The solubility product of barium sulphate is `1.5 xx 10^(-9)` at `18^(@)C` . Its solubility in water at `18^(@)C` is

To find the solubility of barium sulfate (BaSO₄) in water at 18°C, we can use the concept of solubility product (Ksp). The solubility product is defined as the product of the molar concentrations of the ions in a saturated solution of the salt, each raised to the power of their coefficients in the balanced equation. ### Step-by-Step Solution: 1. **Write the dissociation equation for BaSO₄:** \[ \text{BaSO}_4 (s) \rightleftharpoons \text{Ba}^{2+} (aq) + \text{SO}_4^{2-} (aq) \] 2. **Define the solubility (S):** Let the solubility of BaSO₄ in water be \( S \) moles per liter.
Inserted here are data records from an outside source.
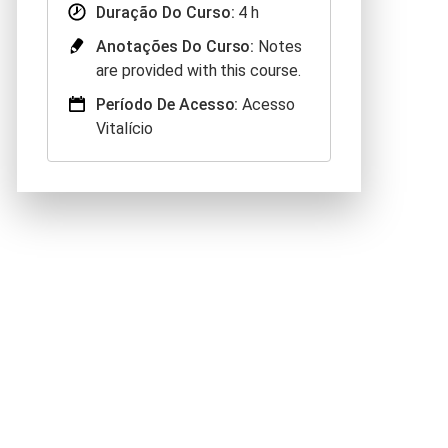
Duração Do Curso:
4 h
Anotações Do Curso:
Notes
are provided with this course.
Período De Acesso:
Acesso
Vitalício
Therefore, at equilibrium: - The concentration of \( \text{Ba}^{2+} \) ions = \( S \) - The concentration of \( \text{SO}_4^{2-} \) ions = \( S \) 3. **Write the expression for the solubility product (Ksp):** \[ K_{sp} = [\text{Ba}^{2+}][\text{SO}_4^{2-}] = S \times S = S^2 \] 4. **Substitute the given Ksp value:** We know that \( K_{sp} \) for BaSO₄ at 18°C is \( 1.5 \times 10^{-9} \): \[ S^2 = 1.5 \times 10^{-9} \] 5. **Solve for S:** To find \( S \), take the square root of both sides: \[ S = \sqrt{1.5 \times 10^{-9}} \] 6. **Calculate the value of S:** \[ S \approx 3.87 \times 10^{-5} \text{ moles per liter} \] 7. **Round the answer:** Rounding to one decimal place, we can express the solubility as: \[ S \approx 3.9 \times 10^{-5} \text{ moles per liter} \] ### Final Answer: The solubility of barium sulfate (BaSO₄) in water at 18°C is approximately \( 3.9 \times 10^{-5} \) moles per liter.